TASK DESCRIPTION: Every record below is to be copied exactly, with its images omitted.

INPUT MATERIAL:
....................
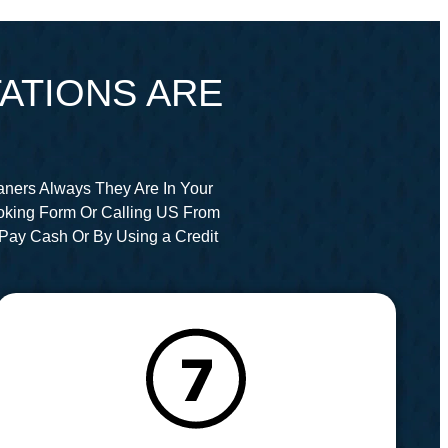
ATIONS ARE
aners Always They Are In Your
oking Form Or Calling US From
Pay Cash Or By Using a Credit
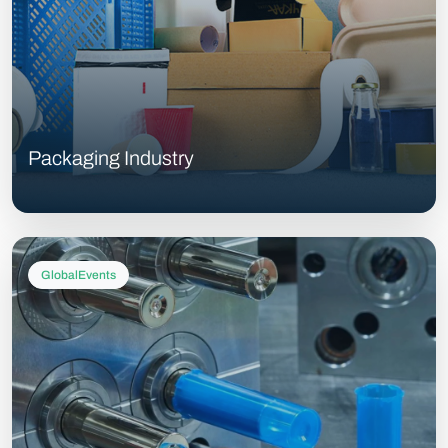
Packaging Industry
GlobalEvents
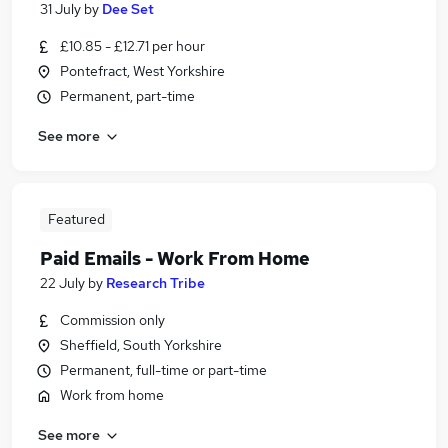
31 July
by
Dee Set
£10.85 - £12.71 per hour
Pontefract, West Yorkshire
Permanent, part-time
See more
Featured
Paid Emails - Work From Home
22 July
by
Research Tribe
Commission only
Sheffield, South Yorkshire
Permanent, full-time or part-time
Work from home
See more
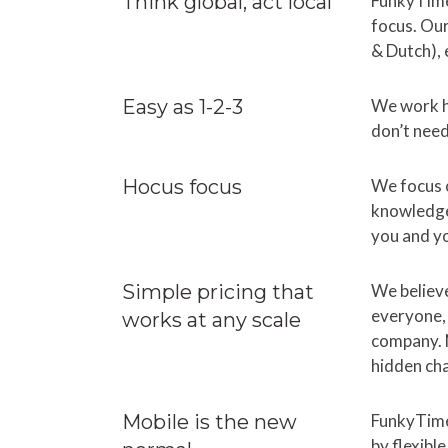
Think global, act local
FunkyTime
focus. Our
& Dutch), 
Easy as 1-2-3
We work h
don’t need
Hocus focus
We focus o
knowledge 
you and y
Simple pricing that
We believe
everyone, 
works at any scale
company. N
hidden ch
Mobile is the new
FunkyTime
by flexibl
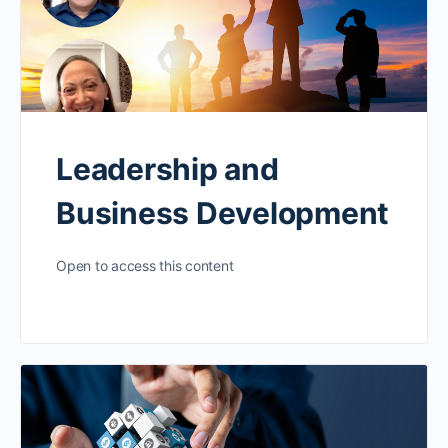
Leadership and
Business Development
Open to access this content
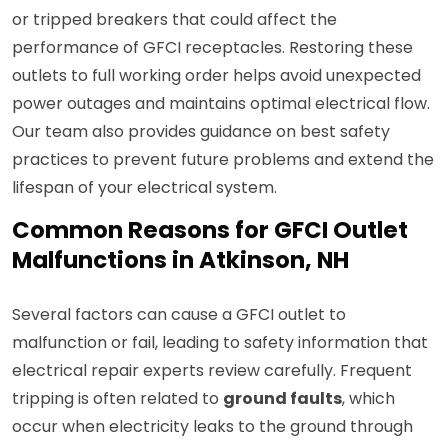
or tripped breakers that could affect the
performance of GFCI receptacles. Restoring these
outlets to full working order helps avoid unexpected
power outages and maintains optimal electrical flow.
Our team also provides guidance on best safety
practices to prevent future problems and extend the
lifespan of your electrical system.
Common Reasons for GFCI Outlet
Malfunctions in Atkinson, NH
Several factors can cause a GFCI outlet to
malfunction or fail, leading to safety information that
electrical repair experts review carefully. Frequent
tripping is often related to
ground faults
, which
occur when electricity leaks to the ground through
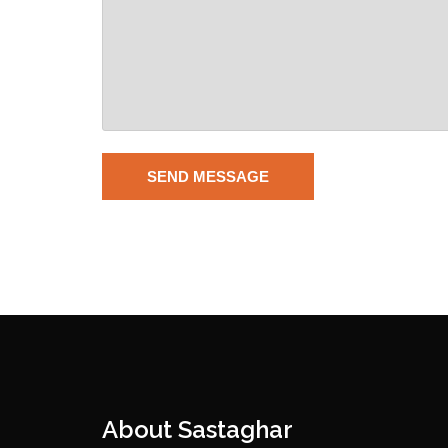
About Sastaghar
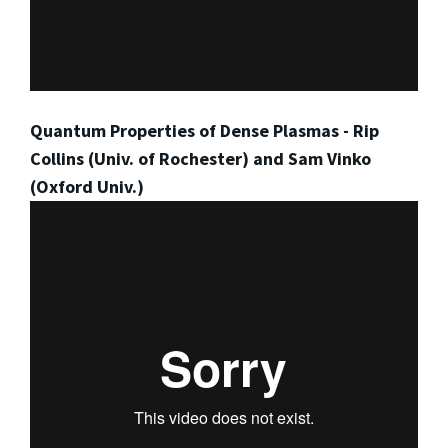
Quantum Properties of Dense Plasmas - Rip
Collins (Univ. of Rochester) and Sam Vinko
(Oxford Univ.)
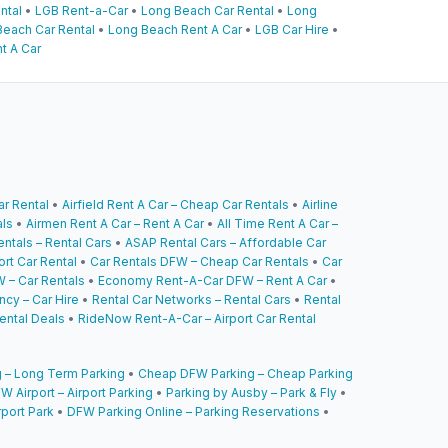
ntal
•
LGB Rent-a-Car
•
Long Beach Car Rental
•
Long
each Car Rental
•
Long Beach Rent A Car
•
LGB Car Hire
•
t A Car
ar Rental
•
Airfield Rent A Car – Cheap Car Rentals
•
Airline
als
•
Airmen Rent A Car – Rent A Car
•
All Time Rent A Car –
ntals – Rental Cars
•
ASAP Rental Cars – Affordable Car
ort Car Rental
•
Car Rentals DFW – Cheap Car Rentals
•
Car
 – Car Rentals
•
Economy Rent-A-Car DFW – Rent A Car
•
cy – Car Hire
•
Rental Car Networks – Rental Cars
•
Rental
ental Deals
•
RideNow Rent-A-Car – Airport Car Rental
 – Long Term Parking
•
Cheap DFW Parking – Cheap Parking
W Airport – Airport Parking
•
Parking by Ausby – Park & Fly
•
rport Park
•
DFW Parking Online – Parking Reservations
•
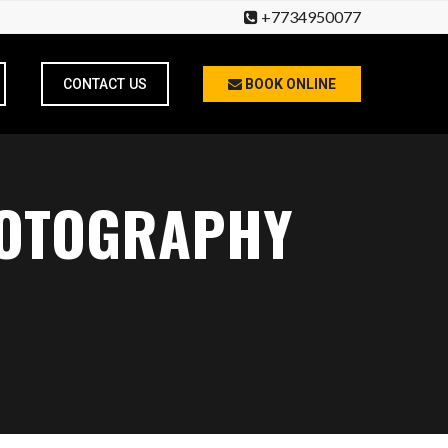
+7734950077
CONTACT US
BOOK ONLINE
HOTOGRAPHY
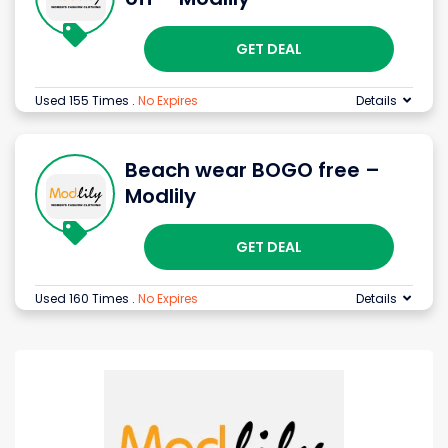
GET DEAL
Used 155 Times
.
No Expires
Details
Beach wear BOGO free –
Modlily
GET DEAL
Used 160 Times
.
No Expires
Details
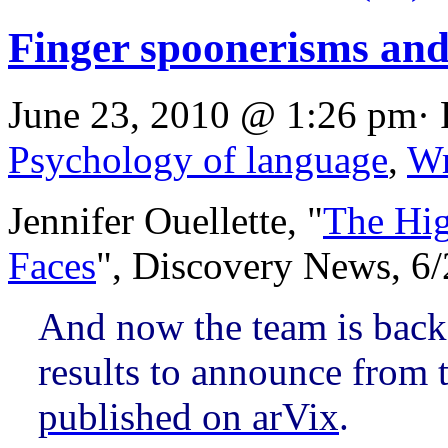
Finger spoonerisms and
June 23, 2010 @ 1:26 pm· 
Psychology of language
,
Wr
Jennifer Ouellette, "
The Hi
Faces
", Discovery News, 6
And now the team is back
results to announce from t
published on arVix
.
....................
TASK RESULT:
ATIONS ARE
aners Always They Are In Your
oking Form Or Calling US From
Pay Cash Or By Using a Credit
Packaging Industry
GlobalEvents
31 July
by
Dee Set
£10.85 - £12.71 per hour
Pontefract, West Yorkshire
Permanent, part-time
See more
Featured
Paid Emails - Work From Home
22 July
by
Research Tribe
Commission only
Sheffield, South Yorkshire
Permanent, full-time or part-time
Work from home
See more
Think global, act local
FunkyTime
focus. Our
& Dutch), 
Easy as 1-2-3
We work h
don’t need
Hocus focus
We focus o
knowledge 
you and y
Simple pricing that
We believe
everyone, 
works at any scale
company. N
hidden ch
Mobile is the new
FunkyTime
by flexibl
Leadership and
Business Development
Open to access this content
or tripped breakers that could affect the
performance of GFCI receptacles. Restoring these
outlets to full working order helps avoid unexpected
power outages and maintains optimal electrical flow.
Our team also provides guidance on best safety
practices to prevent future problems and extend the
lifespan of your electrical system.
Common Reasons for GFCI Outlet
Malfunctions in Atkinson, NH
Several factors can cause a GFCI outlet to
malfunction or fail, leading to safety information that
electrical repair experts review carefully. Frequent
tripping is often related to
ground faults
, which
occur when electricity leaks to the ground through
About Sastaghar
Quantum Properties of Dense Plasmas - Rip
Collins (Univ. of Rochester) and Sam Vinko
(Oxford Univ.)
ntal
•
LGB Rent-a-Car
•
Long Beach Car Rental
•
Long
each Car Rental
•
Long Beach Rent A Car
•
LGB Car Hire
•
t A Car
ar Rental
•
Airfield Rent A Car – Cheap Car Rentals
•
Airline
als
•
Airmen Rent A Car – Rent A Car
•
All Time Rent A Car –
ntals – Rental Cars
•
ASAP Rental Cars – Affordable Car
ort Car Rental
•
Car Rentals DFW – Cheap Car Rentals
•
Car
 – Car Rentals
•
Economy Rent-A-Car DFW – Rent A Car
•
cy – Car Hire
•
Rental Car Networks – Rental Cars
•
Rental
ental Deals
•
RideNow Rent-A-Car – Airport Car Rental
 – Long Term Parking
•
Cheap DFW Parking – Cheap Parking
W Airport – Airport Parking
•
Parking by Ausby – Park & Fly
•
rport Park
•
DFW Parking Online – Parking Reservations
•
+7734950077
CONTACT US
BOOK ONLINE
HOTOGRAPHY
GET DEAL
Used 155 Times
.
No Expires
Details
Beach wear BOGO free –
Modlily
GET DEAL
Used 160 Times
.
No Expires
Details
Finger spoonerisms and
June 23, 2010 @ 1:26 pm· 
Psychology of language
,
Wr
Jennifer Ouellette, "
The Hi
Faces
", Discovery News, 6
And now the team is back
results to announce from t
published on arVix
.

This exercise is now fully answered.